Marxists traditionally begin from the premise that the working class has shared material interests rooted in the common experience of exploitation and material insecurity that need to be brought forth through organizing work, despite understanding the difficulty and complexity of working-class differentiation. This fundamental stance, according to McCarthy and Desan, is overly grounded in a "abstract" understanding of class (the employment relation). Similar to other critics, Clare Roberts disputes the idea that "the working class has a broadly unified set of interests."
The evidence contradicts this denial of the concept of shared material interests. Dylan Riley and Robert Brenner estimate that 79% of households in the U.S. are dependent on wage income in another recent attempt to define what constitutes class politics. Adding this to the widely held belief that 62% of Americans "live paycheck to paycheck" reveals a generalized level of economic uncertainty that affects a sizable section of society. For this reason, it makes sense for socialists to unite in support of "wide-scale economic redistribution that provides a modicum of personal security for the entire society." Such a strategy for organizing stems from the reality that a sizable working-class majority, despite its various divisions, shares a common interest in such redistribution.
Of course, merely asserting that the working class has similar material interests does not address the issue of how those interests are collectively organized into political forms. Perhaps at this point McCarthy and Desan would concur with Chibber's contention that "cultures of solidarity" are genuinely necessary to develop class awareness or to create a class that "for itself." On this point, McCarthy/Desan, Clare Roberts, and Chibber would all concur that history does not support the "orthodox Marxist" theory of the "natural" emergence of class consciousness. The main distinction is that, in Chibber's view, solidarity relationships must be rooted in class organization and demands that seek to materially elevate individuals.

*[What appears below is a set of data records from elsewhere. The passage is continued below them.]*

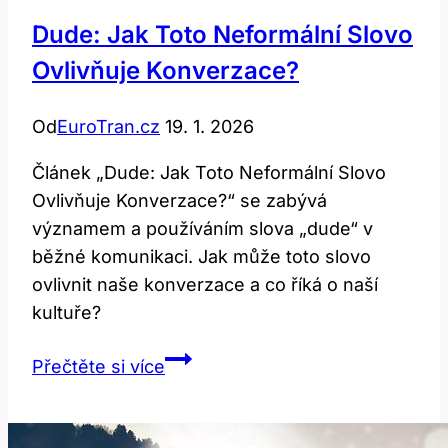
Dude: Jak Toto Neformální Slovo
Ovlivňuje Konverzace?
Od
EuroTran.cz
19. 1. 2026
Článek „Dude: Jak Toto Neformální Slovo
Ovlivňuje Konverzace?“ se zabývá
významem a používáním slova „dude“ v
běžné komunikaci. Jak může toto slovo
ovlivnit naše konverzace a co říká o naší
kultuře?
Dude:
Přečtěte si více
Jak
Toto
Neformální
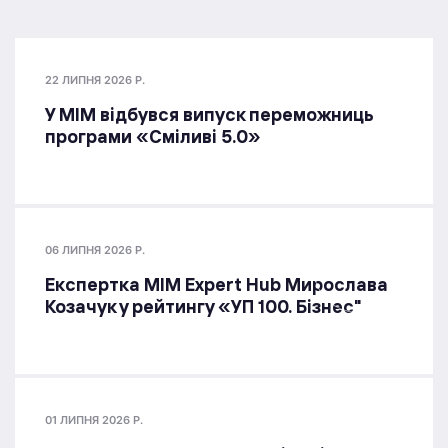
22 ЛИПНЯ 2026 Р.
У МІМ відбувся випуск переможниць
програми «Сміливі 5.0»
06 ЛИПНЯ 2026 Р.
Експертка MIM Expert Hub Мирослава
Козачук у рейтингу «УП 100. Бізнес"
01 ЛИПНЯ 2026 Р.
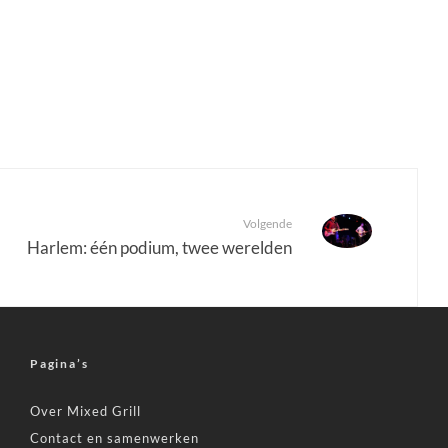
Volgende
Harlem: één podium, twee werelden
Pagina’s
Over Mixed Grill
Contact en samenwerken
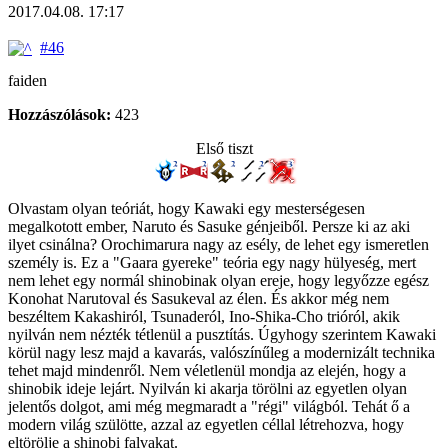
2017.04.08. 17:17
#46
faiden
Hozzászólások:
423
Első tiszt
Olvastam olyan teóriát, hogy Kawaki egy mesterségesen
megalkotott ember, Naruto és Sasuke génjeiből. Persze ki az aki
ilyet csinálna? Orochimarura nagy az esély, de lehet egy ismeretlen
személy is. Ez a "Gaara gyereke" teória egy nagy hülyeség, mert
nem lehet egy normál shinobinak olyan ereje, hogy legyőzze egész
Konohat Narutoval és Sasukeval az élen. És akkor még nem
beszéltem Kakashiról, Tsunaderól, Ino-Shika-Cho trióról, akik
nyilván nem nézték tétlenül a pusztítás. Úgyhogy szerintem Kawaki
körül nagy lesz majd a kavarás, valószínűleg a modernizált technika
tehet majd mindenről. Nem véletlenül mondja az elején, hogy a
shinobik ideje lejárt. Nyilván ki akarja törölni az egyetlen olyan
jelentős dolgot, ami még megmaradt a "régi" világból. Tehát ő a
modern világ szülötte, azzal az egyetlen céllal létrehozva, hogy
eltörölje a shinobi falvakat.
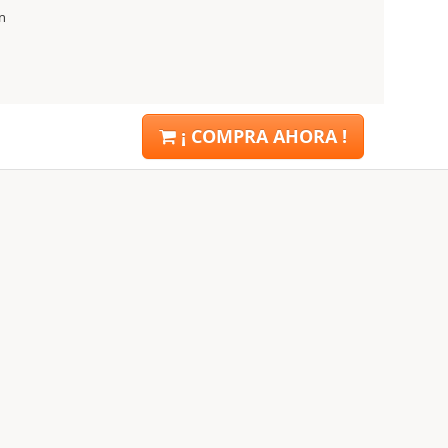
n
¡ COMPRA AHORA !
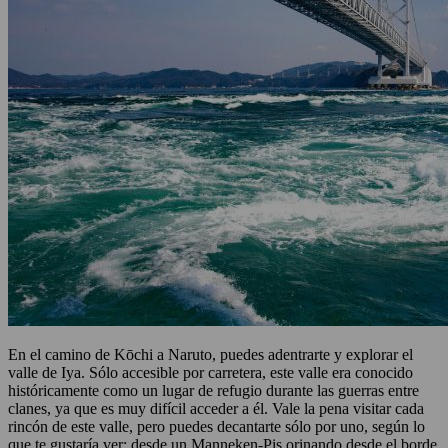
En el camino de Kōchi a Naruto, puedes adentrarte y explorar el
valle de Iya. Sólo accesible por carretera, este valle era conocido
históricamente como un lugar de refugio durante las guerras entre
clanes, ya que es muy difícil acceder a él. Vale la pena visitar cada
rincón de este valle, pero puedes decantarte sólo por uno, según lo
que te gustaría ver: desde un Manneken-Pis orinando desde el borde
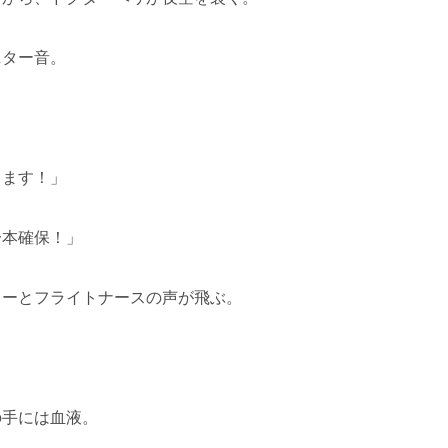
ニター音。
。
てます！」
一本確保！」
ターとフライトナースの声が飛ぶ。
の手には血液。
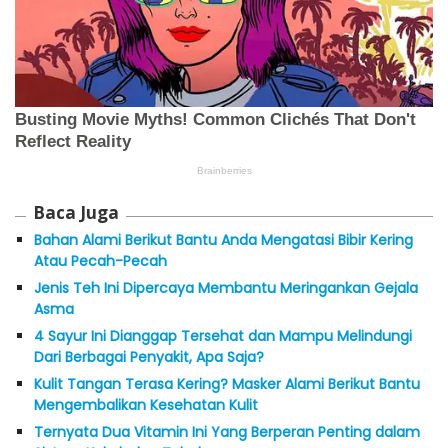
Baca Juga
Bahan Alami Berikut Bantu Anda Mengatasi Bibir Kering
Atau Pecah-Pecah
Jenis Teh Ini Dipercaya Membantu Meringankan Gejala
Asma
4 Sayur Ini Dianggap Tersehat dan Mampu Melindungi
Dari Berbagai Penyakit, Apa Saja?
Kulit Tangan Terasa Kering? Masker Alami Berikut Bantu
Mengembalikan Kesehatan Kulit
Ternyata Dua Vitamin Ini Yang Berperan Penting dalam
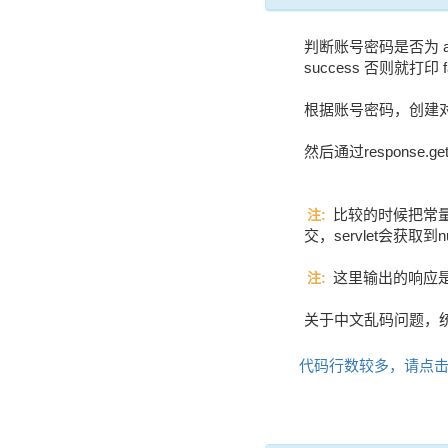
判断账号密码是否为 ad
success 否则就打印 fa
根据账号密码，创建对
然后通过response.getW
比较的时候把常量字
注:
交，servlet会获取
这里输出的响应是s
注:
关于中文乱码问题，
代码行数较多，请点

Without any idea of shared material interests, we run the risk of having politics that degenerate into unbound culturalism. "If the proposition that 'interests' do not exist independently of their modes of representation [is true]...we are in the realm of absolute idealism, where nothing exists but Idea," stated Ellen Meiksins Wood vehemently during the 1980s academic movement toward culture and discourse.
Organize around similar interests to fight our common foes in the capitalist class. That is the essence of class politics. Reinforcing the differences within the working class as though they are insurmountable is not only a gift to the capitalist class (which profits from our divisions), but it also ultimately results in disarray and a lack of clarity over how to focus our political activities. Following the class theory patrollers leads to a way of thinking that is fundamentally uninterested in politics as such. If we want instruction on how to or how not to talk about class, we should seek elsewhere. Those of us interested in actually restoring working-class power should.